Thursday, August 09, 2012

Oh, irony, how you make life interesting

Katie broke her streak of daily accidents this week! Of course, she had one the next two days in a row, but it feels like progress. I'll take it. I got a text from the adoption coordinator at the shelter and someone has been inquiring about her. I'll bring her to the meet-n-greet at Petsmart on Saturday, and hopefully she will be going home with a new family for keeps!

I've been having this urge to sew lately. Some of my friends have these cute little Japanese knot bags, and I've got fabric laying around and there are free patterns on the Internet. It doesn't look too hard (famous last words, ha ha!). But I don't have a good space for my sewing machine. There is room on the kitchen table, but then it gets in the way of eating. I have a whole spare room that has nothing in it but a few boxes I haven't looked into in a year, but no furniture in there. It's all just enough of a pain to make sewing a low priority. Until yesterday.

Having reduced every dog toy in the house to floppy shells, Miss Katie has taken on new, giant stuffies to destroy--the dog beds. When I first brought her home, I had three dog beds in different rooms of the house for Zen to lounge around on. Within the first week, she'd peed on one. It was a pain to wash, and I rationalized that Zen had two other beds and threw the smelly one away. Then a second one got torn to shreds. Last night, I was absorbed in a book, and only vaguely registered that she and Zen were play wrestling around me. I finished the last chapter, closed the book, and looked over to see what the dogs were doing.

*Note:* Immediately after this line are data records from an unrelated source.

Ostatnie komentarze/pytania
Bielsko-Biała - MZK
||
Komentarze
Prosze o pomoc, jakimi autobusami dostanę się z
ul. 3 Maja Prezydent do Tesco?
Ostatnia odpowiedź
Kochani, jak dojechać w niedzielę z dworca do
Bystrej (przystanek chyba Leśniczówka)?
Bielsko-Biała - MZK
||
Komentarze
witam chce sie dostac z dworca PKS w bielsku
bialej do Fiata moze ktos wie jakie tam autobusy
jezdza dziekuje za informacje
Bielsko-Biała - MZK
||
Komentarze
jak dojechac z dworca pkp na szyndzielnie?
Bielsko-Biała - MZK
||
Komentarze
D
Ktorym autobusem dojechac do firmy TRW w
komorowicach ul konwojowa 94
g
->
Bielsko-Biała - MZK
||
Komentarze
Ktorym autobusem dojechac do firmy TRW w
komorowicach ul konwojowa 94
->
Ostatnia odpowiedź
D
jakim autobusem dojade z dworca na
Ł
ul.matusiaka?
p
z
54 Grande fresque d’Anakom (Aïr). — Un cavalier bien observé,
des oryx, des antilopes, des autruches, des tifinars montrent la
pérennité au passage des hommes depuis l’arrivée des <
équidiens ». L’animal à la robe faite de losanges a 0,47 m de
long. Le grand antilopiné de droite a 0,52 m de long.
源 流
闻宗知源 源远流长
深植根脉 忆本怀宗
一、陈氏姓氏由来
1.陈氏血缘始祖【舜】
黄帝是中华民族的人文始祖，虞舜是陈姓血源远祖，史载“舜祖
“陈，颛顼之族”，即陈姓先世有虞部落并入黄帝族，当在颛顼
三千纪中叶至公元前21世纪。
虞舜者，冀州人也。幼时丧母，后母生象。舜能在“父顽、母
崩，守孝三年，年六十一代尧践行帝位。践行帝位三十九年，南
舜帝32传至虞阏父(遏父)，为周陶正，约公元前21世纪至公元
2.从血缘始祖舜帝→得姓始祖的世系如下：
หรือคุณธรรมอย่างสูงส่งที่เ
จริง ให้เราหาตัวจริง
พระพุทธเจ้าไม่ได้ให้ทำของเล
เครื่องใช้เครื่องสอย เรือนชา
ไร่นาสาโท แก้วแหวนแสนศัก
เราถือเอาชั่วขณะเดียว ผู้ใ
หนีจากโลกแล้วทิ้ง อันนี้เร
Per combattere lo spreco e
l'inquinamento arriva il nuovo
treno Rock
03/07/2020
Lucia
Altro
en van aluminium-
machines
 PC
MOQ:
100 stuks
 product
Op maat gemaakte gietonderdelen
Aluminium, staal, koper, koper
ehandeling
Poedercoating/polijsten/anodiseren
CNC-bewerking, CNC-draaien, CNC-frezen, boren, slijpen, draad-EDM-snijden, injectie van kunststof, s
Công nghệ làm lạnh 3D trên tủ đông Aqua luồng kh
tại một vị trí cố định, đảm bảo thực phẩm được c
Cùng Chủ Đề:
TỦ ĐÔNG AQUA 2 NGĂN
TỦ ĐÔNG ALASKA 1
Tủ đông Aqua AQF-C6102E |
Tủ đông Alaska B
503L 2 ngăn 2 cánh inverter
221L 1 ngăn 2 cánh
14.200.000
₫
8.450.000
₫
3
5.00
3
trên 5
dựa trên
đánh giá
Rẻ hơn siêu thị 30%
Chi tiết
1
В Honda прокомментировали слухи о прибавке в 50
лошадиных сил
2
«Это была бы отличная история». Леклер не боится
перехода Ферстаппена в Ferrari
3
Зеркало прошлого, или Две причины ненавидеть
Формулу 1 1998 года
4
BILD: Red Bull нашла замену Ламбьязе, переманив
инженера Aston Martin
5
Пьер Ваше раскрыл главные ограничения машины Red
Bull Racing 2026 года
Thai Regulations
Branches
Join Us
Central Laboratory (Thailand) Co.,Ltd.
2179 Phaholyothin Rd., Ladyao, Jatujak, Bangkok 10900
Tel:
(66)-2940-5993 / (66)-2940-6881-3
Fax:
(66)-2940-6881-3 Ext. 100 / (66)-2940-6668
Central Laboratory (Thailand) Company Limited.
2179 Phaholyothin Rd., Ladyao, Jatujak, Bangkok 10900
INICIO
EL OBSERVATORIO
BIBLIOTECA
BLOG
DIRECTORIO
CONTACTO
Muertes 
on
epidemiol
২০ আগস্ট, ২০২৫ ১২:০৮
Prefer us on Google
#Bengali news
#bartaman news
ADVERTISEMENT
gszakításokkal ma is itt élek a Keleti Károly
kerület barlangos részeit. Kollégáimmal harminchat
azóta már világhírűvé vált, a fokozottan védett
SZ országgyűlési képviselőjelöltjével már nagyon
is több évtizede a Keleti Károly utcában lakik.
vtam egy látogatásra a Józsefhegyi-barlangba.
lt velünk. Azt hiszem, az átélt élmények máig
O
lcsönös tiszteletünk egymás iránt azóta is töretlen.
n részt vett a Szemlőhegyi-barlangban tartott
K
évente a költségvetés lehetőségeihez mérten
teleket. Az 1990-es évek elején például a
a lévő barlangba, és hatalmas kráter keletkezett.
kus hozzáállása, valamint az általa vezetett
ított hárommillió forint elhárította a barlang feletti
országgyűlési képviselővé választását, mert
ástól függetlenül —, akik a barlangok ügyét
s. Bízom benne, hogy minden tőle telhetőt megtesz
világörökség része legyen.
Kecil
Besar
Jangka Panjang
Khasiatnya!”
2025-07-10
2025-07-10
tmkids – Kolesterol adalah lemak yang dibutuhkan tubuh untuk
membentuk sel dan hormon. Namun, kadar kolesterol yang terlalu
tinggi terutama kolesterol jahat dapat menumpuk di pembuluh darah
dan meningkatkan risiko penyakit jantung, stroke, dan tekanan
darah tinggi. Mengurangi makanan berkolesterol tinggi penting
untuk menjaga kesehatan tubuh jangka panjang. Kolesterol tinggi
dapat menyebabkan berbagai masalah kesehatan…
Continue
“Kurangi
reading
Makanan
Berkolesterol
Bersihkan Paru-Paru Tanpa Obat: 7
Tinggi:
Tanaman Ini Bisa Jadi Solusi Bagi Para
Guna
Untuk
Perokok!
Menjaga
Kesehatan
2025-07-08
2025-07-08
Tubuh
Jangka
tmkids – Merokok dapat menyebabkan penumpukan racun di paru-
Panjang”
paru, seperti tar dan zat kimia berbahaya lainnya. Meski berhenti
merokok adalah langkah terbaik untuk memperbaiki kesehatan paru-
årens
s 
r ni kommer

That's the guts of the last bed. I wasn't really mad; puppies chew, and to her, it was not much different than any of the stuffies I'd allowed her to destroy. Just bigger. I felt worse that Zen now had nowhere soft to sleep, and was mildly annoyed that this little foster dog was going to cost me so much money in unexpected replacements for the things she's chewed up.
 
On closer inspection, I realized that she'd ruined the zipper of the outer cover, but the inner pillow was only torn at the seam. Fixing it wouldn't take much. So I pulled out the sewing machine and set it up on the floor of the spare room, and fixed the inner bag as best I could. I wish I had photos of the yoga poses I had to make up with the foot pedal at the same level as the sewing machine! It would be like trying to drive a car when the steering wheel was next to the gas pedal, and there were no seats in the car.
 
Now that the sewing machine is out again, I've really been bitten by the sewing bug. First, though, I'd like to have some sort of table to set up on. I spent my lunch hour at a flea market kind of place on the south side of town, but didn't see anything I really liked. I'd rather have an antique-type sewing cabinet than a new craft cart. The old ones are made of solid wood and are much better quality than the new laminate-covered particle board most places seem to sell. And they cost less.
 
Tonight, I set the sewing machine up on a TV tray in the spare room. It's not ideal or even a long term solution, as it's kind of wobbly and there's not enough room. But it will do for now.
 
 
A few months ago, I bought fabric to replace the tapestry side of the couch throw pillows. They don't match my living room decor. I cut the fabric for all four pillows, finished one, and set the project aside. (Probably because I needed the kitchen table!) I did another pillow tonight, and realized that in order to make the new pillow not be lumpy, I have to re-fluff the poly fill before cramming it back into the case and sewing it up.
 
 

In other words, I have to tear the stuffing to shreds.